As quartas de final da Copa começam nesta quinta-feira (9) no quintal da maior comunidade brasileira dos Estados Unidos: França x Marrocos, às 16h do leste (14h em Denver, 13h em Seattle), no Boston Stadium — o nome que a FIFA dá ao Gillette Stadium, em Foxborough, na região metropolitana onde vivem centenas de milhares de brasileiros. Nos EUA, o jogo passa na Fox Sports; em português, nas opções de sempre: Globo, SBT, SporTV, CazéTV (YouTube) e GE TV.
Para o torcedor brasileiro, o Marrocos carrega um crédito especial nesta Copa: foi o único time a tirar pontos da Seleção na fase de grupos, no 1 a 1 — antes de vencer Escócia e Haiti e atropelar o Canadá por 3 a 0 nas oitavas, com dois gols de Ounahi. Os marroquinos chegam invictos nos cinco primeiros jogos, feito que nenhuma outra seleção africana repetiu em duas Copas seguidas (2022 e 2026), segundo a Opta.
A revanche — e a muralha francesa
O reencontro tem história fresca: na semifinal de 2022, no Catar, a França venceu por 2 a 0 e barrou a primeira seleção africana a chegar tão longe. Agora, os franceses vêm ainda mais pesados: cinco vitórias em cinco jogos, 14 gols marcados e 2 sofridos, com o 1 a 0 sobre o Paraguai nas oitavas decidido por Mbappé. O técnico Didier Deschamps, que iguala nesta quinta o recorde de Helmut Schön de 25 jogos de Copa no comando, tratou de enterrar qualquer favoritismo tranquilo: “Ninguém chega às quartas de final de uma Copa do Mundo por puro acaso. O Marrocos é um time muito, muito forte”.
O supercomputador da Opta, após 25 mil simulações, dá 61,7% para a França no tempo normal, 22,1% de empate e 16,2% para o Marrocos — margem parecida com a que os marroquinos já desafiaram (e venceram) em 2022, quando eliminaram Espanha e Portugal.
Bota de Ouro em jogo.
A artilharia adiciona tempero: Messi lidera com 8 gols — recorde argentino igualado —, com Mbappé e Haaland um gol atrás, com 7. Cada jogo da França vale posição na corrida. Do lado marroquino, os números individuais impressionam: o lateral Hakimi criou 15 chances na Copa — a maior marca de um defensor africano numa edição desde 1966 —, e o francês de nascimento Michael Olise (que joga pela França) é o primeiro desde Zico, em 1978, a somar 10+ dribles, 10+ chances criadas e 10+ passes em profundidade numa Copa de estreia.
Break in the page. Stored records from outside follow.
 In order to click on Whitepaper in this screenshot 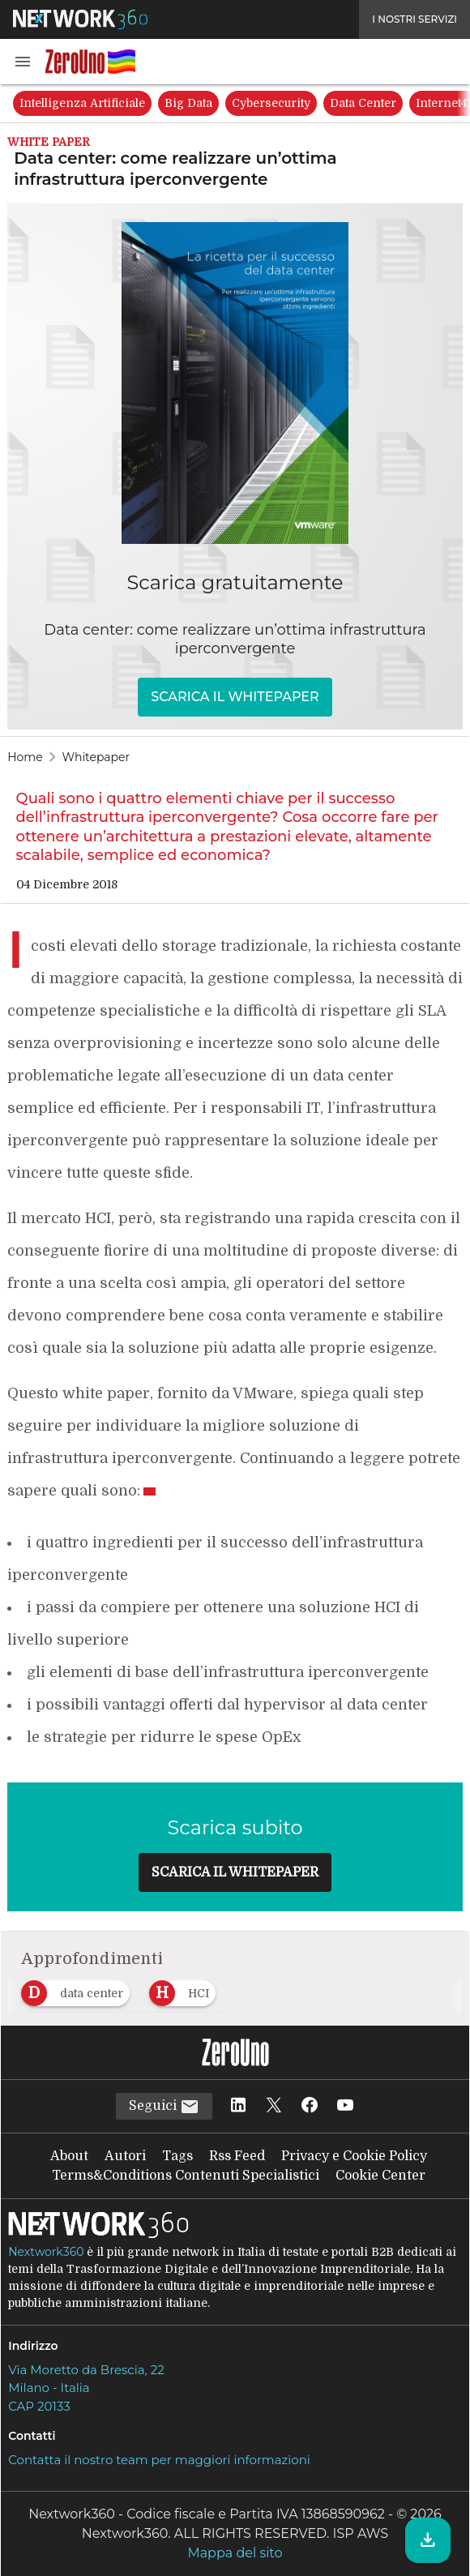, I will do `click(96, 757)`.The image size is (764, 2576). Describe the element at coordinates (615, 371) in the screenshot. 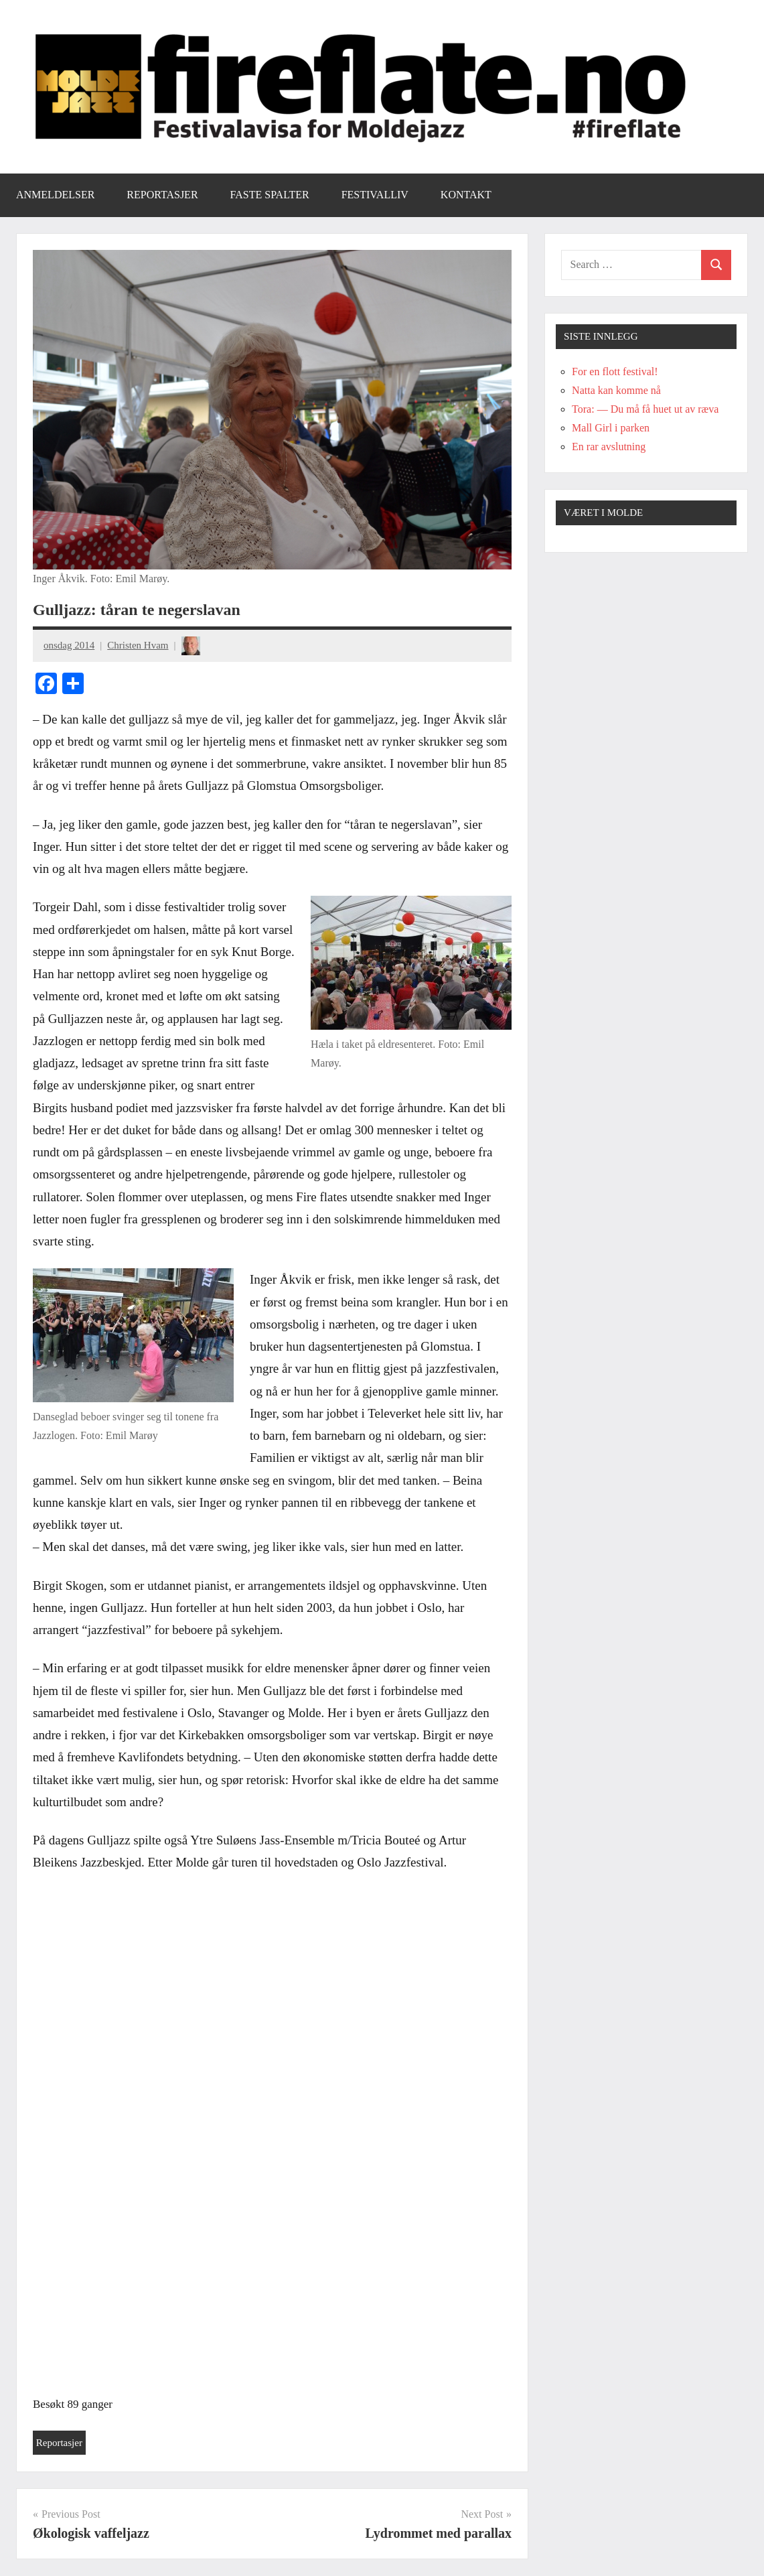

I see `For en flott festival!` at that location.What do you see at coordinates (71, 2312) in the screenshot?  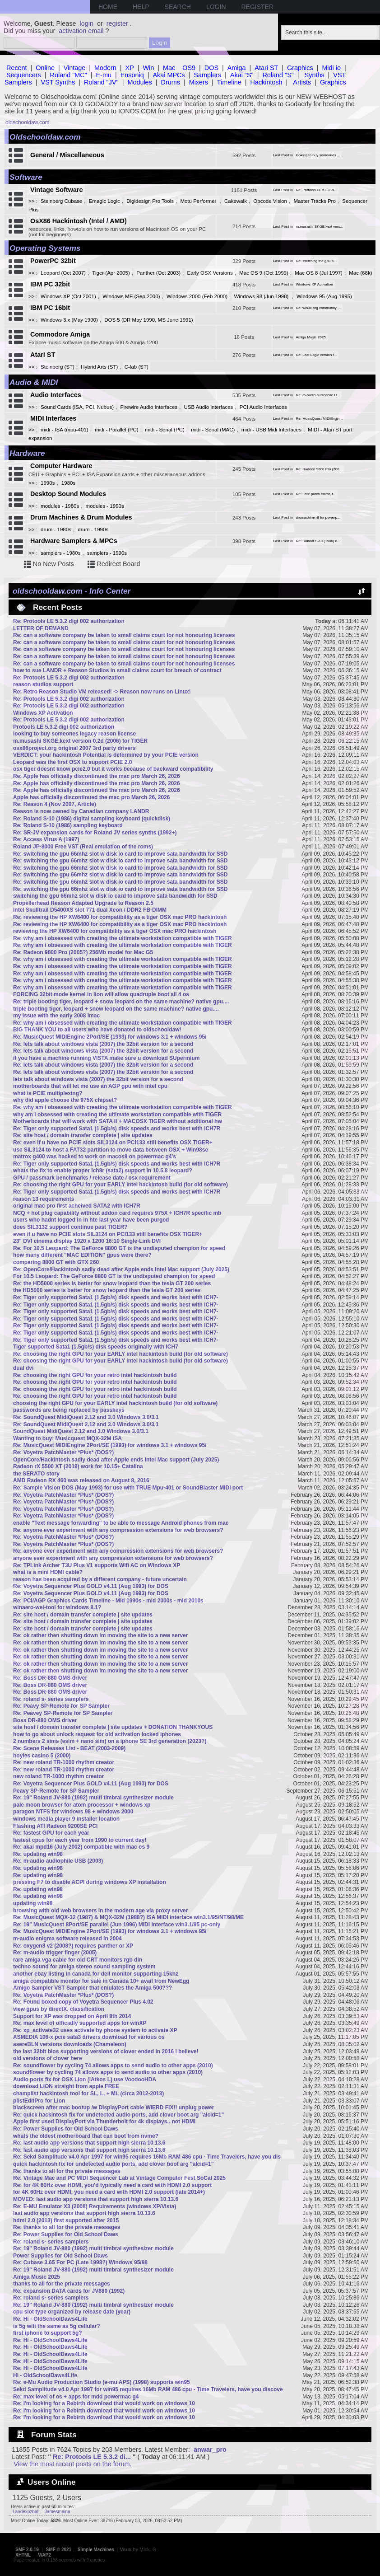 I see `cpu slot type organized by release date (year)` at bounding box center [71, 2312].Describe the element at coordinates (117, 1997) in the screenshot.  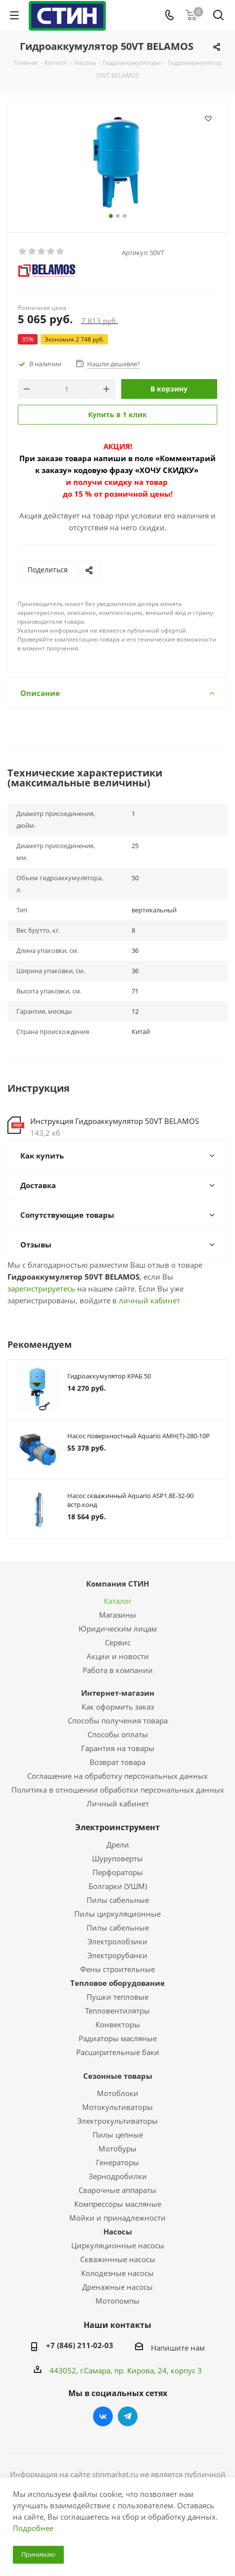
I see `Пушки тепловые` at that location.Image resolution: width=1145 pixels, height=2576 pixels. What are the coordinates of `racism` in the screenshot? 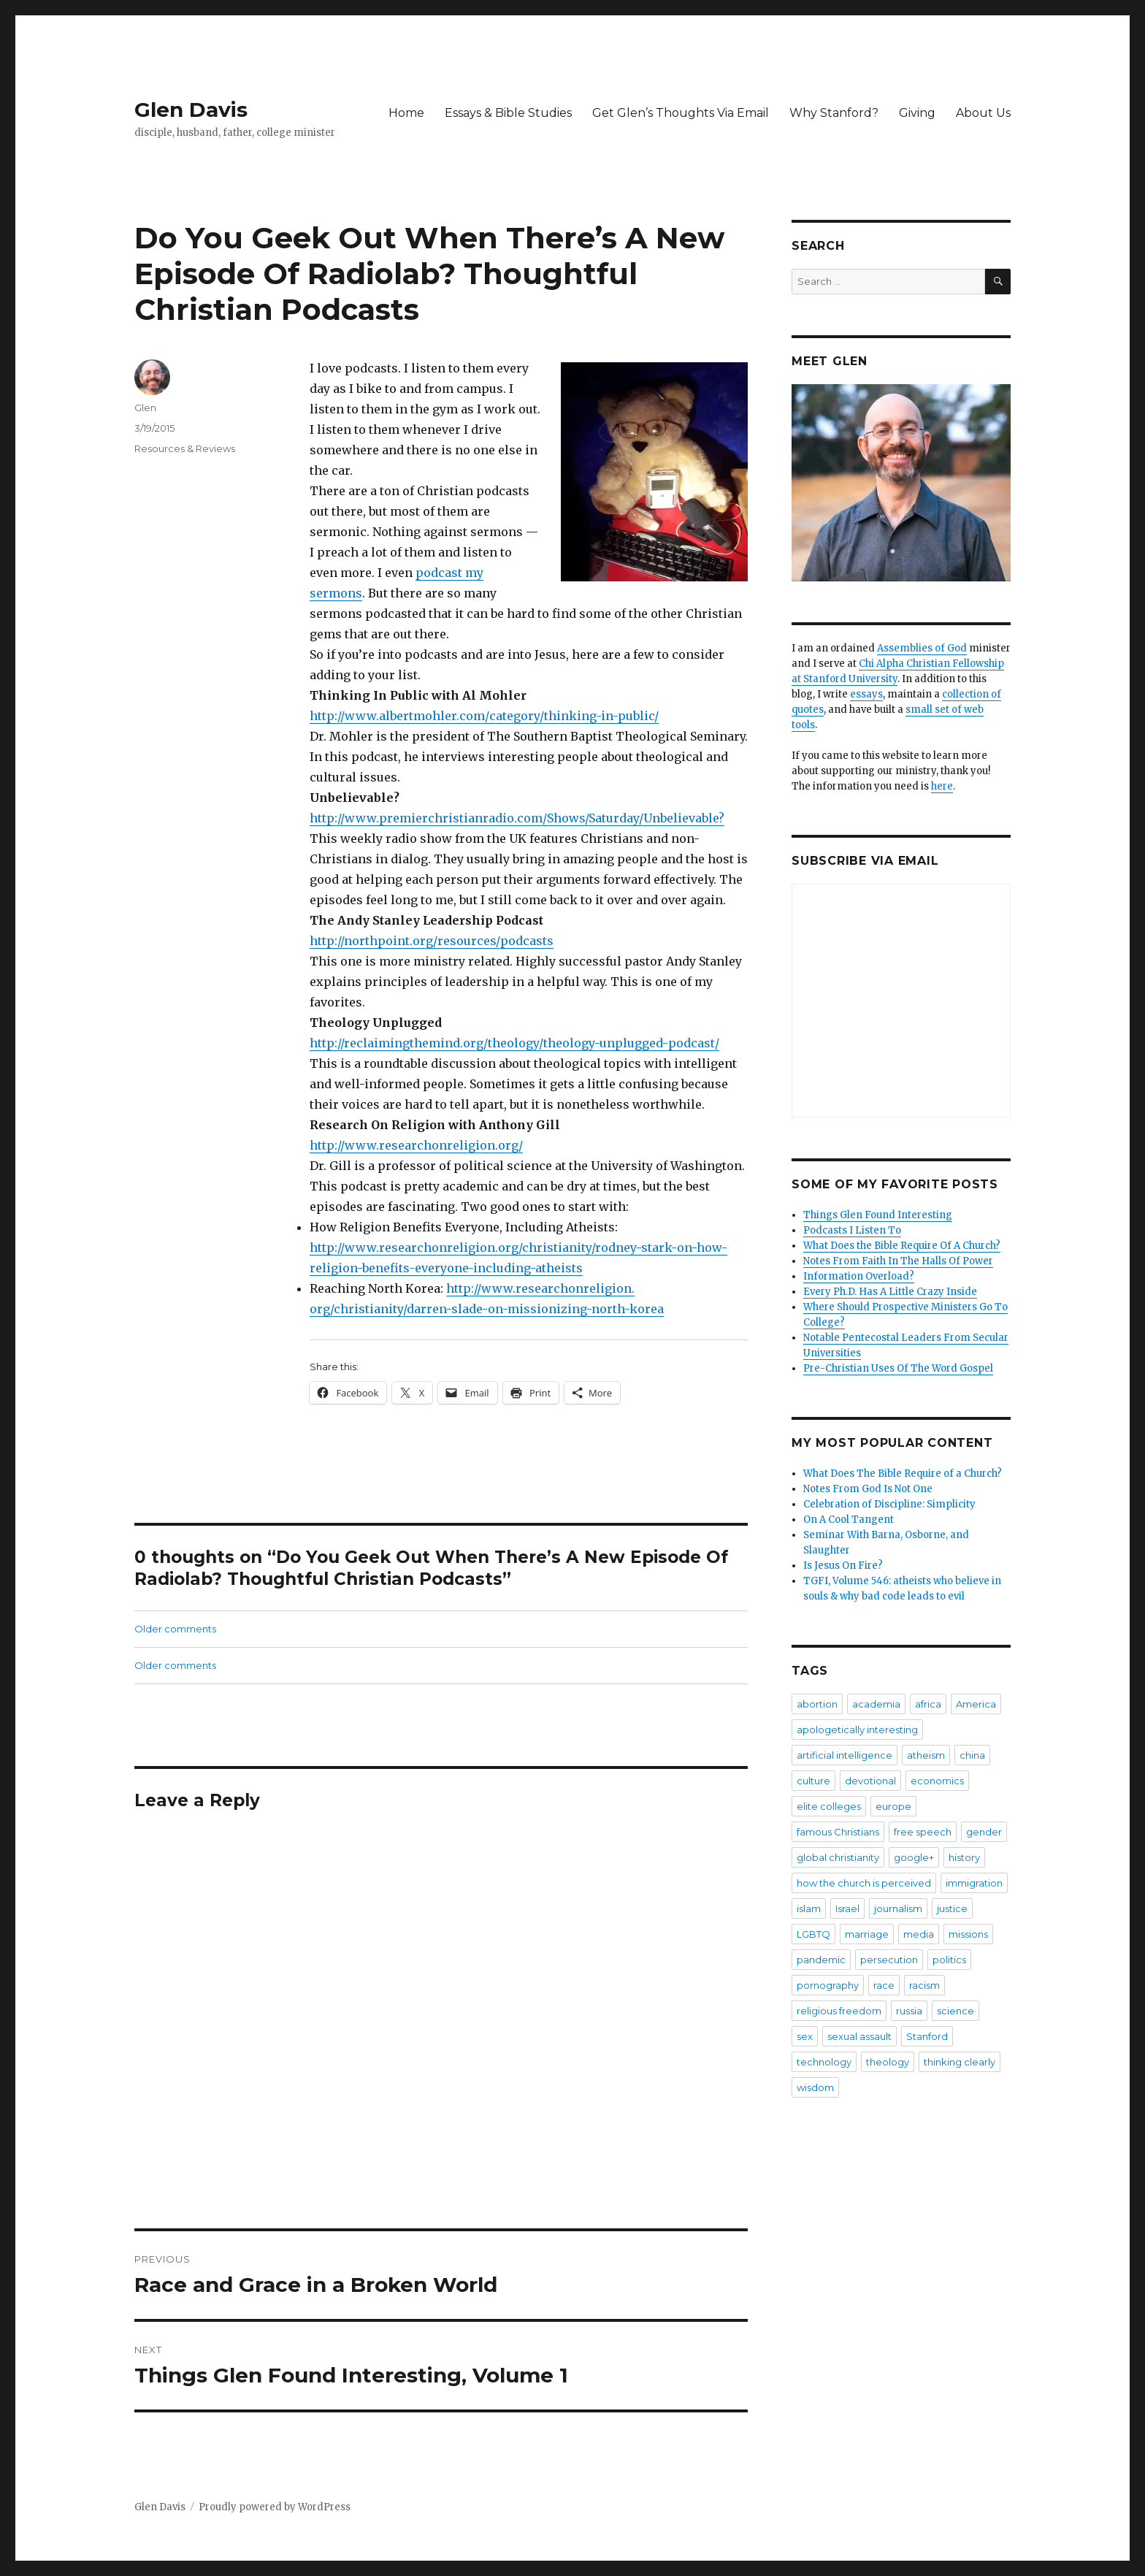 It's located at (924, 1985).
Desfalques prováveis: Aurélien Tchouaméni (coxa) na França; no Marrocos, Ismael Saibari — autor de 3 gols no torneio — saiu lesionado no primeiro tempo contra o Canadá e é dúvida. As escalações projetadas pela ESPN têm Maignan; Koundé, Upamecano, Saliba, Digne; Koné, Rabiot; Olise, Dembélé, Doué; Mbappé de um lado — e Bounou; Hakimi, Diop, Riad, Mazraoui; Bouaddi, Ounahi, El Aynaoui; Díaz, Rahimi, El Khannouss do outro.
O fim de semana do mata-mata
O vencedor de Boston enfrenta na semifinal quem passar de Noruega x Inglaterra, sábado em Miami. Antes disso, a sexta (10) tem Espanha x Bélgica em Los Angeles, e o sábado fecha as quartas com Argentina x Suíça em Kansas City — o jogo em que Messi pode fazer o gol que o deixa sozinho na história argentina. Para quem está em Boston: o jogo é às 16h de uma quinta-feira útil — quem for de carro deve contar com o trânsito da I-95 para Foxborough desde o início da tarde.